[Prompt] For the listing below, print exactly the lines from the line with "Outlet (866, 217)" to the line with "Cadeaubon (766, 217)", both included, and nothing beyond them.

[Study material]
↓↓↓
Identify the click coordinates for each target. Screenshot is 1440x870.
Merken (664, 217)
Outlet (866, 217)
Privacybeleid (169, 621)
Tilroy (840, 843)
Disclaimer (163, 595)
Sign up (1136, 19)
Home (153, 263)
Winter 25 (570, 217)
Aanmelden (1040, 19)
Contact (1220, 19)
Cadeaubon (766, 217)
↑↑↑
↓↓↓
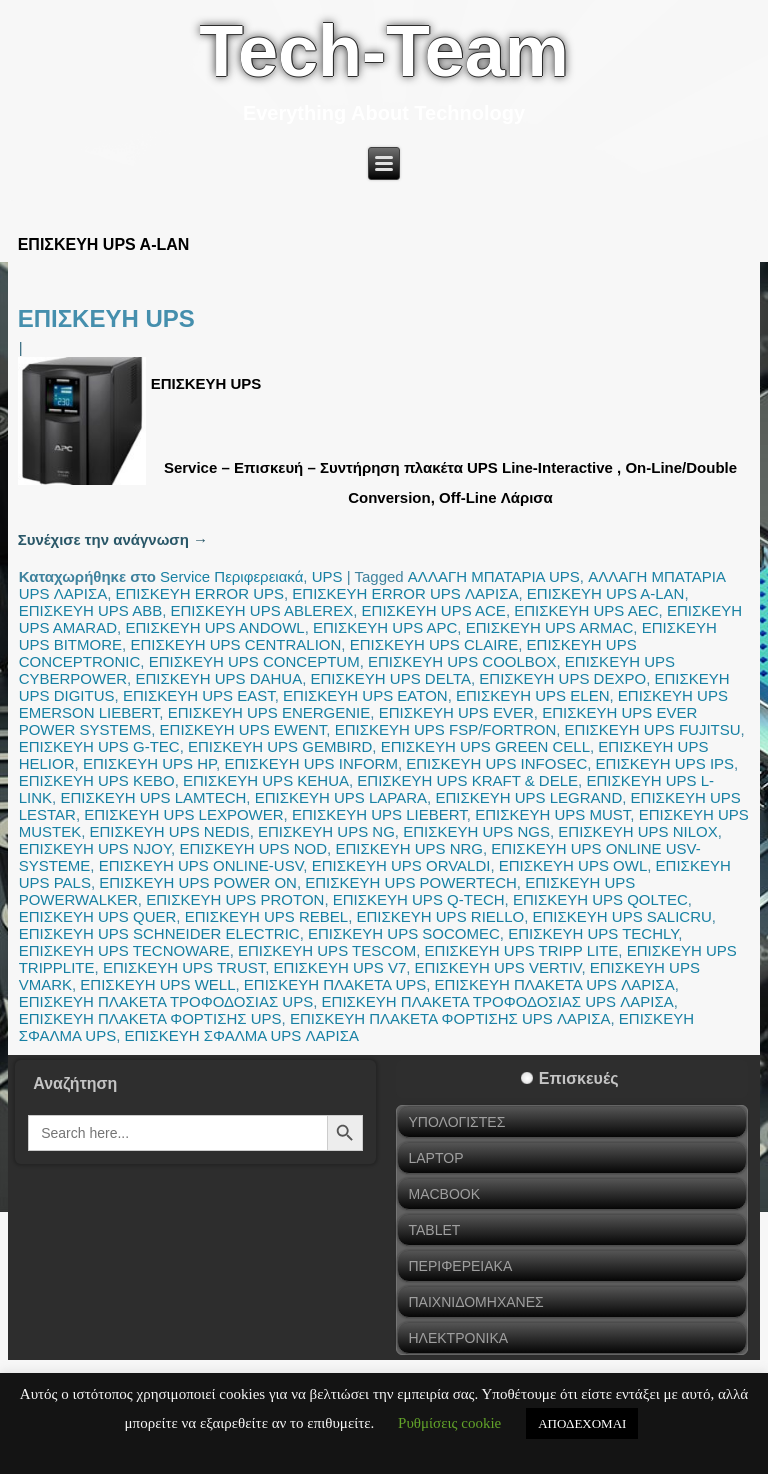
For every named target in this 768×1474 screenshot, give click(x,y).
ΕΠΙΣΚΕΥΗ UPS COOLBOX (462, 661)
↑↑↑
[Reply]
Outlet (866, 217)
Privacybeleid (169, 621)
Tilroy (840, 843)
Disclaimer (163, 595)
Sign up (1136, 19)
Home (153, 263)
Winter 25 (570, 217)
Aanmelden (1040, 19)
Contact (1220, 19)
Cadeaubon (766, 217)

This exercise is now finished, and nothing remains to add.